EXTRACTED ENTRIES: Begin

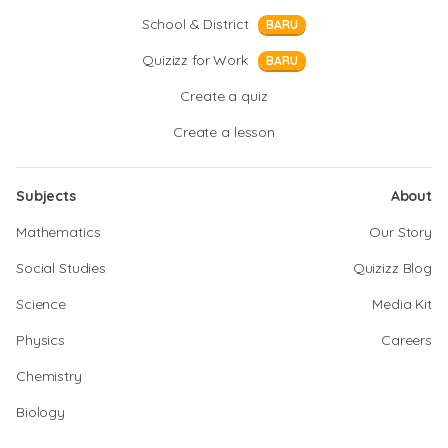
School & District
BARU
Quizizz for Work
BARU
Create a quiz
Create a lesson
Subjects
About
Mathematics
Our Story
Social Studies
Quizizz Blog
Science
Media Kit
Physics
Careers
Chemistry
Biology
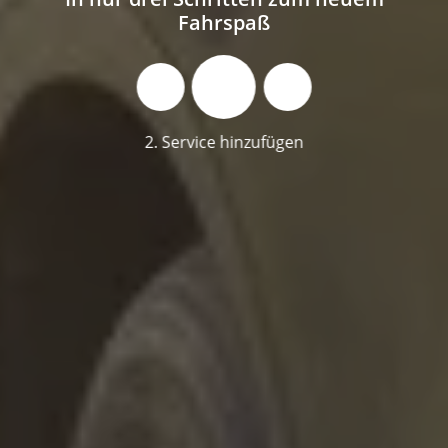
Fahrspaß
2. Service hinzufügen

EXTRACTED ENTRIES: End

> [ABOUT THIS TASK] Everything in the material except the pictures should be output verbatim.

> [RESULT OF THE TASK]
School & District
BARU
Quizizz for Work
BARU
Create a quiz
Create a lesson
Subjects
About
Mathematics
Our Story
Social Studies
Quizizz Blog
Science
Media Kit
Physics
Careers
Chemistry
Biology
Fahrspaß
2. Service hinzufügen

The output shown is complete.